Report every line in the listing that contains the string "постановщик".
----------------
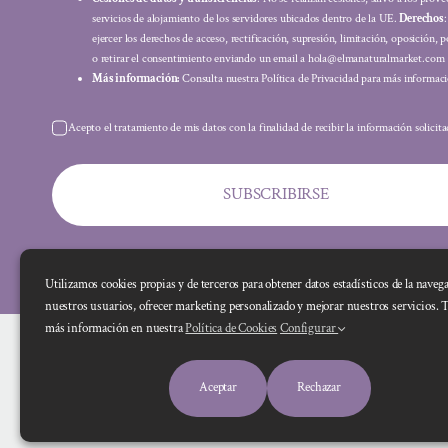
servicios de alojamiento de los servidores ubicados dentro de la UE.
Derechos
ejercer los derechos de acceso, rectificación, supresión, limitación, oposición, p
o retirar el consentimiento enviando un email a hola@elmanaturalmarket.com
Más información:
Consulta nuestra Política de Privacidad para más informaci
Acepto el tratamiento de mis datos con la finalidad de recibir la información solicit
SUBSCRIBIRSE
Utilizamos cookies propias y de terceros para obtener datos estadísticos de la naveg
nuestros usuarios, ofrecer marketing personalizado y mejorar nuestros servicios. 
más información en nuestra
Política de Cookies
Configurar
Aceptar
Rechazar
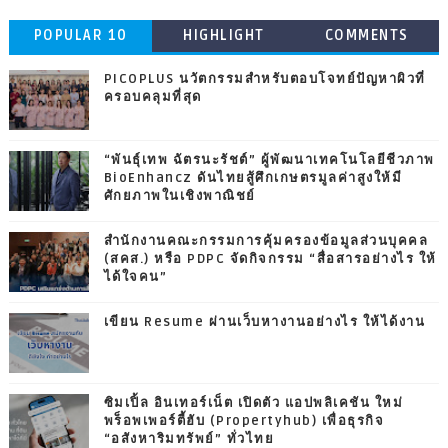
POPULAR 10
HIGHLIGHT
COMMENTS
PICOPLUS นวัตกรรมสำหรับตอบโจทย์ปัญหาผิวที่
ครอบคลุมที่สุด
“พันธุ์เทพ ฉัตรนะรัชต์” ผู้พัฒนาเทคโนโลยีชีวภาพ
BioEnhancz ดันไทยสู้ศึกเกษตรมูลค่าสูงให้มี
ศักยภาพในเชิงพาณิชย์
สำนักงานคณะกรรมการคุ้มครองข้อมูลส่วนบุคคล
(สคส.) หรือ PDPC จัดกิจกรรม “สื่อสารอย่างไร ให้
ได้ใจคน”
เขียน Resume ผ่านเว็บหางานอย่างไร ให้ได้งาน
ซิมเปิ้ล อินเทอร์เน็ต เปิดตัว แอปพลิเคชัน ใหม่
พร็อพเพอร์ตี้ฮับ (Propertyhub) เพื่อธุรกิจ
“อสังหาริมทรัพย์” ทั่วไทย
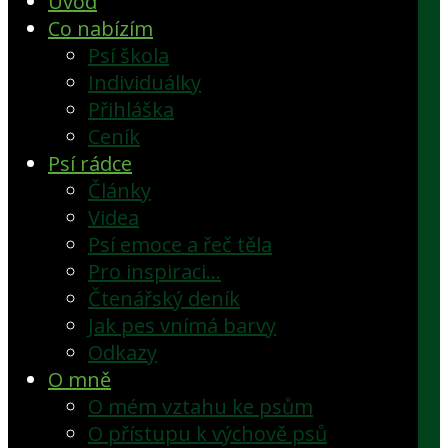
Úvod
Co nabízím
Psí škola
Individuálky
Přihláška
Ceník
Psí rádce
Články
Videa
Psí emoce a řeč těla
Pro inspiraci…
Čtenářský deník
Jak pes vnímá barvy
Odkazy
O mně
O mém vztahu ke psům
O přístupu k výchově psů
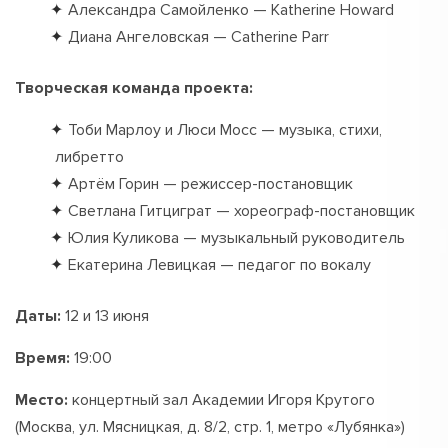
Александра Самойленко — Katherine Howard
Диана Ангеловская — Catherine Parr
Творческая команда проекта:
Тоби Марлоу и Люси Мосс — музыка, стихи,
либретто
Артём Горин — режиссер-постановщик
Светлана Гитциграт — хореограф-постановщик
Юлия Куликова — музыкальный руководитель
Екатерина Левицкая — педагог по вокалу
Даты:
12 и 13 июня
Время:
19:00
Место:
концертный зал Академии Игоря Крутого
(Москва, ул. Мясницкая, д. 8/2, стр. 1, метро «Лубянка»)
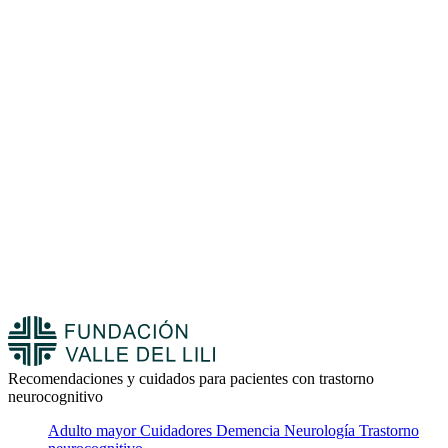
Recomendaciones y cuidados para pacientes con trastorno
neurocognitivo
Adulto mayor
Cuidadores
Demencia
Neurología
Trastorno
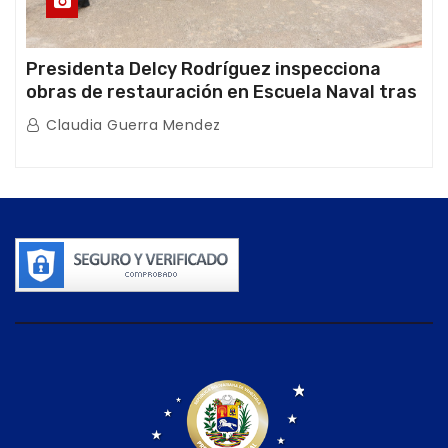
Presidenta Delcy Rodríguez inspecciona
obras de restauración en Escuela Naval tras
afectaciones sísmicas en La Guaira
Claudia Guerra Mendez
----------------
▶ _EXERCISE SOLUTION_
Артём Горин — режиссер-постановщик
Светлана Гитциграт — хореограф-постановщик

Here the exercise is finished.